Lack of daylight for longer periods of time causes sleep problems because the production of sleep hormone melatonin and stress hormone cortisol is disrupted. These hormones control your circadian rhythm, and lighting concepts that are in harmony with our internal clock support our well-being.
Light from a patient’s perspective
Patients rarely have the opportunity to go outside and spend most of their time at the hospital in their room. Hospital stays are often strange and unpleasant, and the way a room is lit becomes very important from an emotional, biological and visual perspective.
When planned correctly, the light can help create a positive experience and contribute to reduced stress in an otherwise uncomfortable situation. The clinical situation becomes less formal, less threatening and more comfortable through strategic use of coloured lights or lights that slowly change colour as the day progresses.
From a purely visual perspective, the patient needs a light that is adapted to their needs and that they themselves can control. Lighting planning from the patient’s perspective is thus about seeing the bigger picture, from ensuring biologically effective light that can contribute to promoting recovery to a good reading light or a light for finding the way to the toilet at night.
Staff need well-designed work lighting that will contribute to more accurate diagnoses and better treatment of patients.

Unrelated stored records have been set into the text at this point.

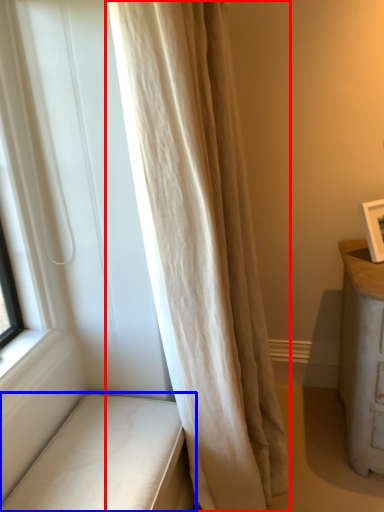 Question: Which object appears farthest to the camera in this image, curtain (highlighted by a red box) or furniture (highlighted by a blue box)?

Choices:
 (A) curtain
 (B) furniture

Answer: (B) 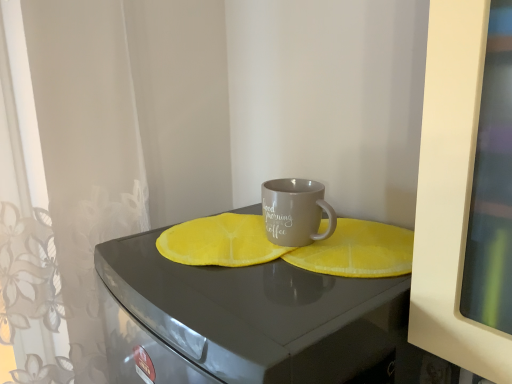 Question: Should I look upward or downward to see matte gray table at center?

Choices:
 (A) down
 (B) up

Answer: (A)

Question: Can you confirm if matte gray table at center is thinner than matte gray mug at center?

Choices:
 (A) no
 (B) yes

The staff are also biologically and emotionally affected by the light. A lot of daylight is good for everyone as it helps our unconscious mind to keep track of time. The best thing of course is to go outside during breaks.

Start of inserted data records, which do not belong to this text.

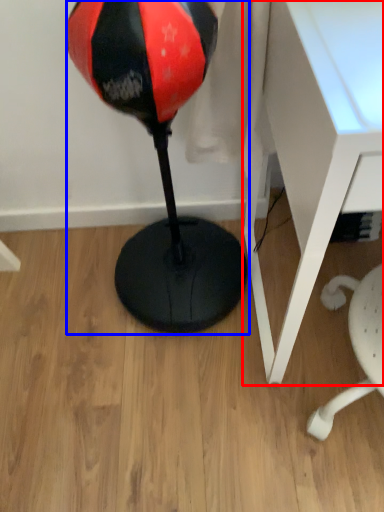 Question: Which object is closer to the camera taking this photo, table (highlighted by a red box) or bean bag chair (highlighted by a blue box)?

Choices:
 (A) table
 (B) bean bag chair

Answer: (A) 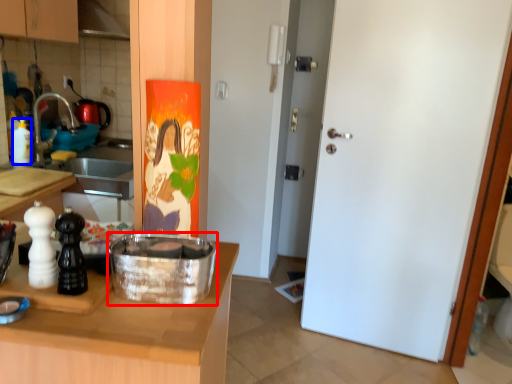 Question: Which of the following is the closest to the observer, kitchen appliance (highlighted by a red box) or bottle (highlighted by a blue box)?

Choices:
 (A) kitchen appliance
 (B) bottle

Answer: (A) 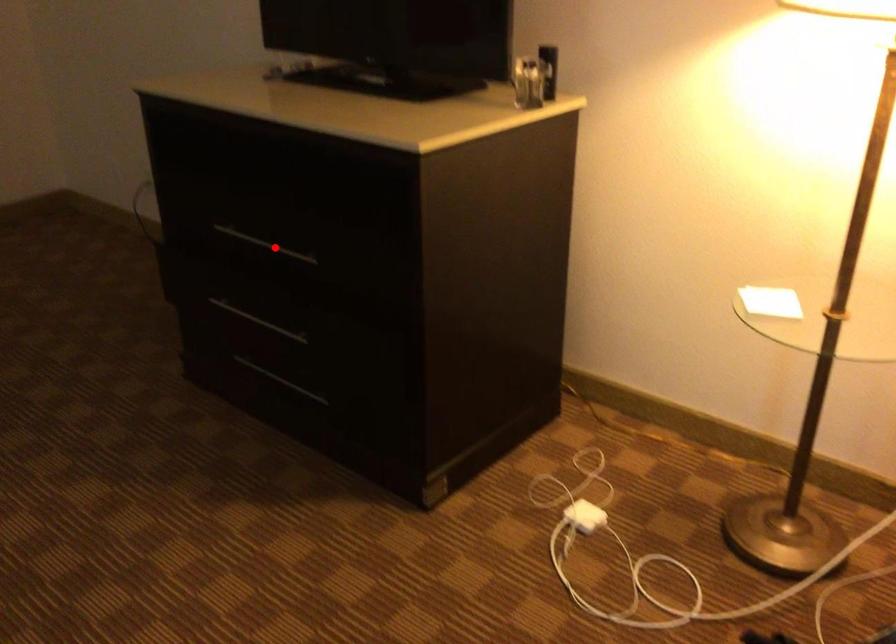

Well-planned work lighting with a lot of ambient light illuminates the walls and ceiling while also ensuring that the light in our field of vision is sufficient. Ambient lighting from large surfaces increases the pupil’s light intake and keeps staff fresh and alert during long work shifts at all hours of the day.
Pre-set light scenes make it simple for staff to adjust the light in different rooms. Sometimes more light is needed, sometimes less. The staff can do their work even when high light levels are limited in e.g. a patient’s room. Depending on its nature, examination light should normally be between 500–1,000 lux.